Defense indepth is a security term used to describe a security approach involving multiple layers of defense throughout an information system. They can include technical and procedural controls, and rely on software, hardware and humans to be most effective. Taking a defense-in-depth approach to your systems’ security is the best way to defend against all those millions of potential threats. This will provide you with redundancies and overlapping layers as well as help to minimize the chances of something getting through.
The seven layers
Just as castles included high walls, moats with drawbridges and portcullises, towers, barbicans, hoardings, murder holes and baileys, your network should have multiple defenses as well. Defense in depth means layering your defenses rather than relying on any one solution. Here are the layers you should use.
Every system – from end-user workstations to servers – should have antivirus software which runs full-time, performs real-time scanning of all traffic and files, regularly scans the system and checks for updates multiple times per day. A single system running without antivirus is an easy target for malware to find its way into your network.
Some of you may remember the phrase, Garbage in, garbage out. That’s a computer and so true if you give someone local admin rights when they shouldn’t. There is so much damage one person can do that you need to take steps to prevent it. Augment your antivirus software with endpoint protection to prevent users from connecting unapproved USB devices and enforce encryption on approved devices so that when they are lost, you don’t have a data leakage scenario to deal with. Nothing should get in or out of your network without you knowing.
Web monitoring and filtering
One of the biggest risks to your ‘castle’ can come from unrestricted Internet access. With your users able to go to any website, you have opened the gates so that anything can come or go as it pleases. You don’t have to be in a state of siege to protect your systems, but you should have strong web monitoring and filtering in place so that if anything tries to sneak in or out, you can stop it before any damage can be done. Given the malware threat, having a web filtering solution that can use multiple antivirus engines to scan downloads is a great way to minimize your risks.
Another way the barbarians try to get through the gates is through email. Whether it is spam, targeted phishing attacks or malware laden attachments, email is a prime attack vector and has been implicated in many of the most prominent attacks of the past few years. To defend your realm you must protect your email systems and your users from all of these. Deploy a messaging hygiene solution that scans for spam, phishing, and malware, and look for one that again uses multiple anti-virus engines for the most effective defense against email-borne threats.
Not all malware requires user interaction. Many variants of malware automatically scan for vulnerabilities in accessible systems, like the ones hosting your websites, VPN, email and other external facing systems and find their way in. From there it can be a short hop into other systems. See your network the way the attackers do by performing regular vulnerability scans of all your systems, from both the inside and from outside your network. Consider it the captain of the guard checking all the posts to be sure they are secure.

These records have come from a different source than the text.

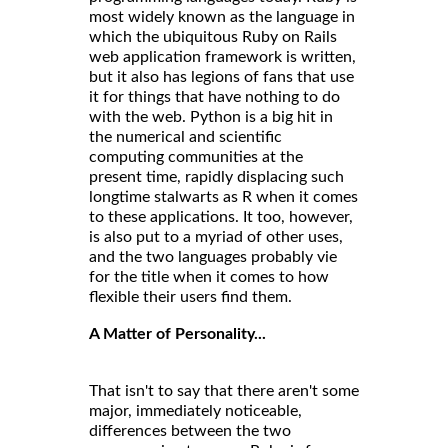
most widely known as the language in
which the ubiquitous Ruby on Rails
web application framework is written,
but it also has legions of fans that use
it for things that have nothing to do
with the web. Python is a big hit in
the numerical and scientific
computing communities at the
present time, rapidly displacing such
longtime stalwarts as R when it comes
to these applications. It too, however,
is also put to a myriad of other uses,
and the two languages probably vie
for the title when it comes to how
flexible their users find them.
A Matter of Personality...
That isn't to say that there aren't some
major, immediately noticeable,
differences between the two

Most vulnerabilities come from problems in the code, which once discovered should be patched. The more systems you have, the harder it will be to patch every system by hand. You’re sure to miss something and that leaves a chink in your armor or a crack in your wall. Use a patch management system to help automate and verify that each and every one of your workstations and servers are fully patched at all times, for both operating system and application issues. It’s proper castle maintenance after all.
User awareness and education
And never forget that your last line of defense is made up of the men and women who use your network. When all else fails, their decision to click or not to click is all that stands between your healthy network and an outbreak, so take the time to ensure your users are fully trained on safe computing practices, well aware of the threats and completely understand the need for absolute diligence.
There is no such thing as 100% secure but by taking a defense-in-depth approach to network security you are making it extremely hard for the bad guys to get in. Network security is a combination of education, technology, common sense and regular audits. With millions of pieces of malware out there, you cannot afford to put the faith of your network in a single solution or measure.